I love to read. Someday I'd love to write. But right now life is busy. Too busy. Is there ever enough time to do all that you have to, need to, want to? The answer is simple...Nope. God gave us a finite time on this earth and we all strive to make the most of, don't we? I'll admit, I've been busy. Too busy to finish the two manuscripts I've started. Too busy to completely finish the fiction and nonfiction books that fill my home, and my Amazon wishlist. Too busy to put my health first. Too busy, sadly, to maintain meaningful connections with dear friends and family whom I miss and love. Is that an excuse? My busy details keep me from following through on important priorities? No. Just a sad current reality. Can I just say, "Grrr!!!"?!?! My busyness angers and frustrates me so.
But as the daughter of a pastor and teachers, a life-long seeker and student of the Word through both the worst of seasons and best of seasons in my spiritual life... I KNOW we were meant for more than this. More than living this life from post-it note to post-it note, from list to list, day by day. God gave us a purpose, so are we SO busy we could even recognize and truly follow our God-designed purpose? Have we been so busy that we have a clue what our purpose is? Honestly, I don't know. I don't have my answer...yet.
I am painstakingly learning that busyness is keeping me from what I feel spiritually compelled to do. Be a good attentive wife; a creative and more involved mother; a caring, available and compassionate sister, daughter, friend; and a leader who practices servant leadership with the pursuit of excellence at work. Pieces exist in those areas, but not the full package.

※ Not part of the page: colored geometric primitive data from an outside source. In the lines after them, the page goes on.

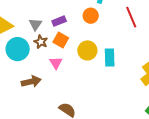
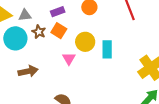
gray triangle: (35, 24) -> (25, 15), moved, turned 48
pink triangle: (56, 63) -> (69, 59), moved

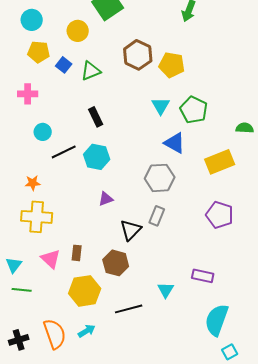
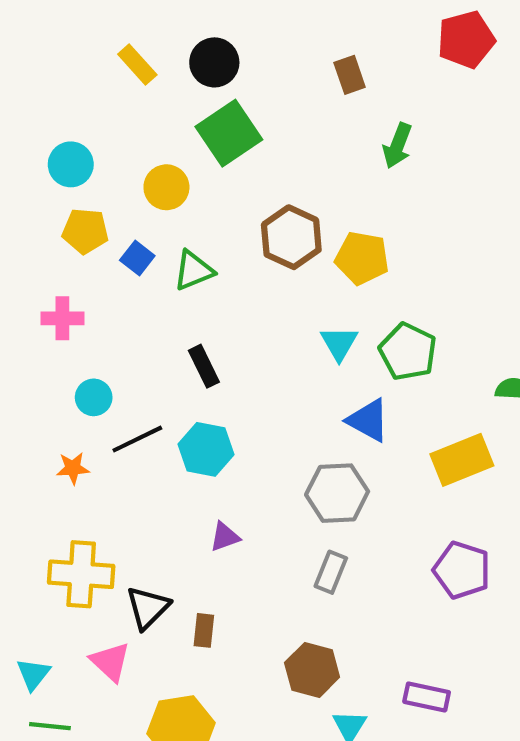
orange star: (33, 183) -> (73, 468), moved
black triangle: (131, 230) -> (148, 608), moved
brown rectangle: (77, 253) -> (204, 630), moved
brown hexagon: (116, 263) -> (312, 670), moved

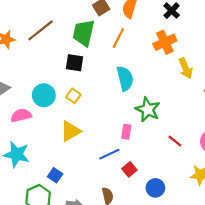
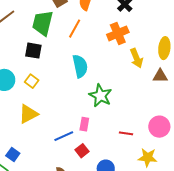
pink rectangle: (126, 132) -> (84, 124), moved
red line: (175, 141) -> (126, 133), moved, turned -32

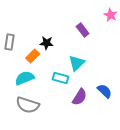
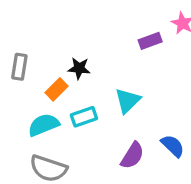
purple rectangle: (83, 30) -> (150, 41), moved, turned -72
cyan rectangle: (61, 78) -> (84, 117), moved, turned -35

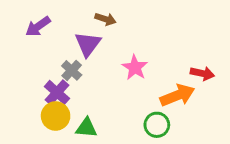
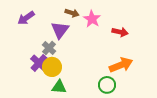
pink star: (135, 68) -> (92, 19), moved
red arrow: (202, 73) -> (120, 32), moved
yellow circle: (56, 116) -> (52, 67), moved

So I ask...Where is the balance in life? Is it even possible to do it all?? Have you found out how?? I am constantly seeking. And here's the great news- I am seeking by studying the Word!!
Recently, I have been finishing a womens' small group Bible study and I am impressed and humbled by the knowledge and insight these amazing women have. The are just as busy in their own lives, and yet I desire to have their level of wisdom and understanding. It has been such a new "quiet-mind" time for me, calming to be silent within myself from the endless lists by observing and listening. And a much needed realization that when I slow or stop all the "busy" of life, God fills my time, my thoughts, my heart. It's hard to be still because I will busy myself, primarily my mind, with...everything. Technology, social media, movies, keeping the house, organizing the kids, balancing work goals with personal ones. Even tried to use goal reminder apps for my computer and smartphone with daily email reminders. "Oops! Too busy right now to do that which I am reminding myself to do"...what is THAT?!? 'Why do I do the things that I hate?"
Thank God for his Holy Spirit who whispers to me in those hair-pulling frustrating moments!! I am learning, and stubbornly relearning, that sometimes, MOST times, the BEST lessons in life come from the quiet times. The un-busy times. When we can be still, listen, and learn. Then we find, or at the very least get a glimpse of, our purpose, our calling. Then we can prioritize. Then we can let go of some of our list of have to's, need to's and want to's...and take care of HIS to's. Amazing is HIS grace and patience with our flawed selves! When we stray, HE guides us back. More than all the busyness...I desperately crave THAT! That close tight relationship when HE and I are in constant communication. My prayers are never ceasing. That practice calms me, brings clarity, and renews my heart. Thank the Lord!!! As my family says, "God is good, all the time, no matter what!"
So I am chosing to be more busy, with the Lord! Amen friends?!